If the Chinese can temporarily gain sea control around Taiwan, it is entirely possible that they will be able to overrun Taiwan before the U.S. or other Quad nations can intervene. The Chinese know this and have steadily built up an Anti-Access/Access-Denial (AA/AD) capability in the South China Sea that they would use to create an amphibious version of the blitzkrieg; amphibious warfare requires air and sea superiority.

Consequently, the fledgling Quad alliance should be able to demonstrate real deterrent capability before giving the Taiwanese any assurance of continued democratic existence. The devil is in the details.

The Chinese planners believe that their AA/AD complex will keep American aircraft carriers and other major surface combatants out of the South China Sea early in a conflict, and they are probably right. Submarines are another matter; they are hard to detect and lethal to the amphibious ships that Beijing will need to make an invasion succeed.

If the Quad nations agree to keep “wolf packs” of attack subs constantly off Taiwan, it would be a credible deterrent to a Chinese invasion. So too would be prepositioning American air and anti-ship missiles. They could be sold to Taiwan with the proviso that American crews could fall in on them if needed. China could not claim that Americans were being based on Taiwan, but the deterrent effect would be clear.

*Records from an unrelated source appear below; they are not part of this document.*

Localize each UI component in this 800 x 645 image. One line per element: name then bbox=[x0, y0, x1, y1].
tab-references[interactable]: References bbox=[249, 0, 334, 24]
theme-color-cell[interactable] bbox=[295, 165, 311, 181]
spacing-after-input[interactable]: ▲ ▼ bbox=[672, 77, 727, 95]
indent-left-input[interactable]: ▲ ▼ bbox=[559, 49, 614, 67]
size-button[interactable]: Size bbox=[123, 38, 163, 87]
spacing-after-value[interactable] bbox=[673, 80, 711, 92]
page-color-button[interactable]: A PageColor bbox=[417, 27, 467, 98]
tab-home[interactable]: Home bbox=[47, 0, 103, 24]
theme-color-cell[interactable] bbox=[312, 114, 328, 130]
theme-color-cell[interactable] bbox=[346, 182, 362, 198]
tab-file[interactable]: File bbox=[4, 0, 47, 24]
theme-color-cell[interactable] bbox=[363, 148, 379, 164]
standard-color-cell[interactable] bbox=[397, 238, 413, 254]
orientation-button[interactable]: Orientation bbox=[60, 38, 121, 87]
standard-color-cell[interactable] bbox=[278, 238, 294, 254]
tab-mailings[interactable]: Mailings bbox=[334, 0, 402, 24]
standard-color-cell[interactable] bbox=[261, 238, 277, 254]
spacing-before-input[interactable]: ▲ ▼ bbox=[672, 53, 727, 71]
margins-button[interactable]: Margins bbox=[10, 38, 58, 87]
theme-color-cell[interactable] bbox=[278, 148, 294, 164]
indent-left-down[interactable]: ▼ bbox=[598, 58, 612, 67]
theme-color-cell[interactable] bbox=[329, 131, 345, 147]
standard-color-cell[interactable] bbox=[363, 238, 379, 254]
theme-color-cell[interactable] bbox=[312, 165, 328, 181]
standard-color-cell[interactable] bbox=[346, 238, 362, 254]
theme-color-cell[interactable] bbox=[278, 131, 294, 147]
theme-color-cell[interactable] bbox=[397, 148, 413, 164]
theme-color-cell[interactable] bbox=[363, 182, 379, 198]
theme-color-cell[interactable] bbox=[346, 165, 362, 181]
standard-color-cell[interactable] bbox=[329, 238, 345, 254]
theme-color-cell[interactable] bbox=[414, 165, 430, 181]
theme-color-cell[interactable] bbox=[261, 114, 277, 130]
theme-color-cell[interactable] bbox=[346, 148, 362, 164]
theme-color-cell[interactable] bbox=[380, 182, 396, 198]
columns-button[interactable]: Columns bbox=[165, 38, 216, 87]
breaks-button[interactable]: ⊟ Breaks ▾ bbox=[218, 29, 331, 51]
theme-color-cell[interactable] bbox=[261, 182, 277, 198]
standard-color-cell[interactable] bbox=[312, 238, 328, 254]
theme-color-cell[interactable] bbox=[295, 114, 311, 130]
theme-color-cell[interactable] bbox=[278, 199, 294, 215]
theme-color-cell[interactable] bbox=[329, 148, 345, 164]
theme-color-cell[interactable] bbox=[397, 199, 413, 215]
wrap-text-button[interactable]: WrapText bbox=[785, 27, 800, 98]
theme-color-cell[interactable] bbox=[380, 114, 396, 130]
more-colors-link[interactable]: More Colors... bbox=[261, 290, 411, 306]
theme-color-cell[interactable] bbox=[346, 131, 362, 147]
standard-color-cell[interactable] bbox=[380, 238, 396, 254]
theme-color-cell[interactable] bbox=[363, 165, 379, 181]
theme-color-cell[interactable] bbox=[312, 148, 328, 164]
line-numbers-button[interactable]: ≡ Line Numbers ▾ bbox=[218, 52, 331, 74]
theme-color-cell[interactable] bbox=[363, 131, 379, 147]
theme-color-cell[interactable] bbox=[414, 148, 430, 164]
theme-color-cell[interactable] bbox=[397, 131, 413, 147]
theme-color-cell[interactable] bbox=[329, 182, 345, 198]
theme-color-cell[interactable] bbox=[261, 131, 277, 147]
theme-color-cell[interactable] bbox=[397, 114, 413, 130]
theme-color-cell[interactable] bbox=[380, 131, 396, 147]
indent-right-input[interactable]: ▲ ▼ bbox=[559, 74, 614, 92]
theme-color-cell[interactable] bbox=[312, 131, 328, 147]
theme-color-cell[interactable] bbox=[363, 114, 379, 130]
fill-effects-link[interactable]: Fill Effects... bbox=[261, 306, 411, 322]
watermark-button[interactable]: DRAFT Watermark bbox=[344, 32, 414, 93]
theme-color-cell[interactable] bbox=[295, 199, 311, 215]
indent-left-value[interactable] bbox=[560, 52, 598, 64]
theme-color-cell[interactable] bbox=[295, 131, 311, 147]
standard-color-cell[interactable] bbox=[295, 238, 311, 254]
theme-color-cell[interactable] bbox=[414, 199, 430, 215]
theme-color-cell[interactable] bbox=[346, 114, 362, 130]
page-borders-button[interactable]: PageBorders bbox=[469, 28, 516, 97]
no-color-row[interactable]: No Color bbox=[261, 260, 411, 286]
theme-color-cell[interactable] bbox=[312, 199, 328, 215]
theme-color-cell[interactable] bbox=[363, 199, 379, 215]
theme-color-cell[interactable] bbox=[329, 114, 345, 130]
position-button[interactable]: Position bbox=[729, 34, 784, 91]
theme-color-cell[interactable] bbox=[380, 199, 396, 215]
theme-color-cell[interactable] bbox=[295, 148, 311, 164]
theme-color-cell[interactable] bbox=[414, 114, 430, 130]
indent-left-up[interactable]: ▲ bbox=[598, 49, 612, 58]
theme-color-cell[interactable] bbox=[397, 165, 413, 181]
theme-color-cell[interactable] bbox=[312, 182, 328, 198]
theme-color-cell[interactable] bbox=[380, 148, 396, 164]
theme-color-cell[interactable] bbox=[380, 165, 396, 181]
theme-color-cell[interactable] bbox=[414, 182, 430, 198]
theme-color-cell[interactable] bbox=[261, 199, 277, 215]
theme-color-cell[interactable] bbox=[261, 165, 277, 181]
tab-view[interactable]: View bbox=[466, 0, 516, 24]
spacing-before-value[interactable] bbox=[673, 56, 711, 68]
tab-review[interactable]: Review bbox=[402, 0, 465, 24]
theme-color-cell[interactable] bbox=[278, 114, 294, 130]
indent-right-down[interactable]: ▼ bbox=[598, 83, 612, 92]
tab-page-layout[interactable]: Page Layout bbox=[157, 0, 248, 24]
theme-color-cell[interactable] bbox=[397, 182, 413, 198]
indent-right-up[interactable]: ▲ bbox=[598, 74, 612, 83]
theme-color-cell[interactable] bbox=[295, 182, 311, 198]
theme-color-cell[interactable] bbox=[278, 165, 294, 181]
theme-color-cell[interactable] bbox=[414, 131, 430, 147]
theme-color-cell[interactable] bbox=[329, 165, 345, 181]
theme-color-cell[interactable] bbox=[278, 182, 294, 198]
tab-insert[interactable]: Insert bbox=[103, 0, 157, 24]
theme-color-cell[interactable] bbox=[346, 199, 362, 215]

In the best of all possible worlds, Communist China and Taiwan would reach a European Union type agreement which would benefit both nations. That is an end state that all four Quad nations and Taiwan could probably agree on. Unfortunately, that vision does not coincide with that of Mr. Xi. Until we have a post-Xi world, a credible deterrent is our best bet for a free Taiwan.

• Gary Anderson lectures on Alternative Analysis Wargaming at the George Washington University’s Elliott School of International Affairs.